Only the lines of the data holding the string "khảo" need to be returned.
** GIVEN ENTRIES follows **
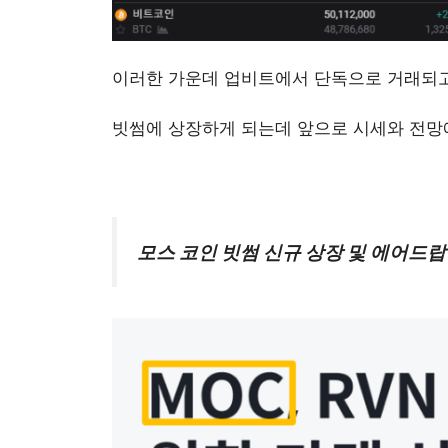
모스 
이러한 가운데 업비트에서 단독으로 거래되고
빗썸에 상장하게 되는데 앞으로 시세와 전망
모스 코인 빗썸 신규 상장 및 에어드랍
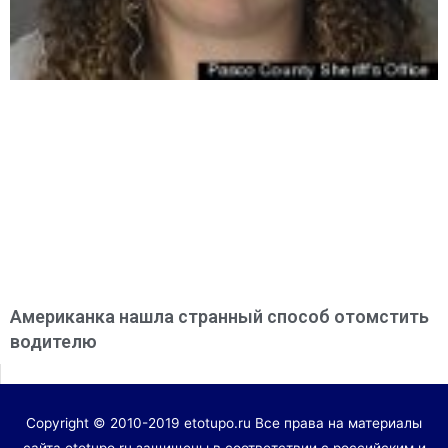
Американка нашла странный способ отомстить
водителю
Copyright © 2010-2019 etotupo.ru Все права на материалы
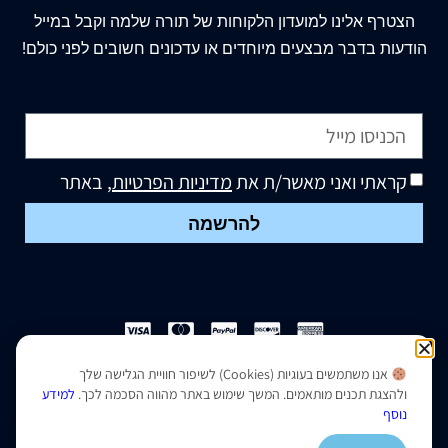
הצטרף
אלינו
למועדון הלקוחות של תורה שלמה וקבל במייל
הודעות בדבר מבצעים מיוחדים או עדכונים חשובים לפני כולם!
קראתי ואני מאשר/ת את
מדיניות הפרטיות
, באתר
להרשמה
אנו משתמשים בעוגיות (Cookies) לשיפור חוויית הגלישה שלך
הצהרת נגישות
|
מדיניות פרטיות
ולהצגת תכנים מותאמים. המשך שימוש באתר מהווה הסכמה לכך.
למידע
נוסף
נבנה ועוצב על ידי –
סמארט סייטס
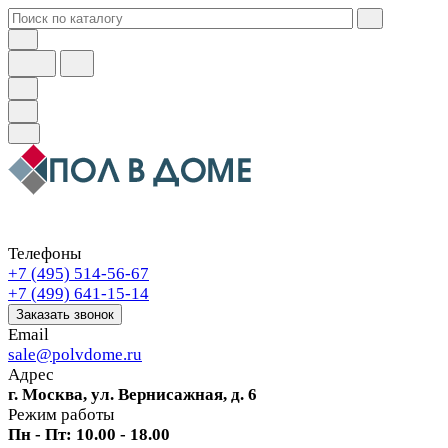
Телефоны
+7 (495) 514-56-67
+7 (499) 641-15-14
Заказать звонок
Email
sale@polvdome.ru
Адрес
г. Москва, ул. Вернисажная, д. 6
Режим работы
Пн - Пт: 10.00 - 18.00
** End of GIVEN ENTRIES **
** GIVEN ENTRIES follows **
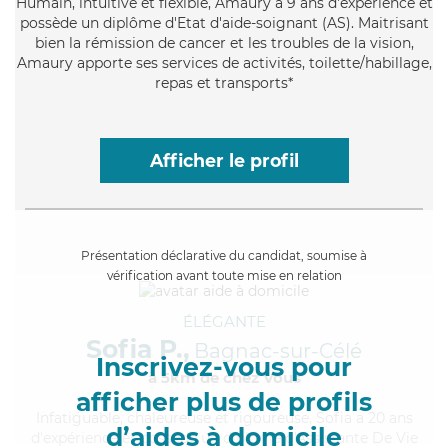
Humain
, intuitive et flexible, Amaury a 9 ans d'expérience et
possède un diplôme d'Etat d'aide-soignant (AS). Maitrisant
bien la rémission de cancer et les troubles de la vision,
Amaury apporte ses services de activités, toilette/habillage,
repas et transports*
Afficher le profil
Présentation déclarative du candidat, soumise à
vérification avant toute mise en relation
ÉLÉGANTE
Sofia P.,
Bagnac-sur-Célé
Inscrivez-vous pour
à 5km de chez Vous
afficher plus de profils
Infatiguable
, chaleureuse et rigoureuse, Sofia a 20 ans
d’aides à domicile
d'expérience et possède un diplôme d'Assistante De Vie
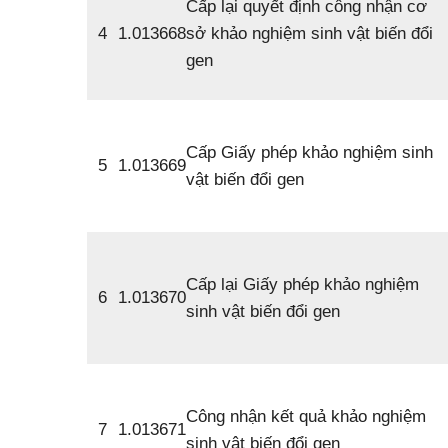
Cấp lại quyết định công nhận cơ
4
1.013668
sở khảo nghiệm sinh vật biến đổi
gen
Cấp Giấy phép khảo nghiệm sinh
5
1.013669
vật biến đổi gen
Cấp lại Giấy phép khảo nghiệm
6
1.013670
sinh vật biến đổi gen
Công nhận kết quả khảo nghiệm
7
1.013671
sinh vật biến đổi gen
** End of GIVEN ENTRIES **
▶ _ANSWER FOR THE TASK_:
sở khảo nghiệm sinh vật biến đổi
Cấp Giấy phép khảo nghiệm sinh
Cấp lại Giấy phép khảo nghiệm
Công nhận kết quả khảo nghiệm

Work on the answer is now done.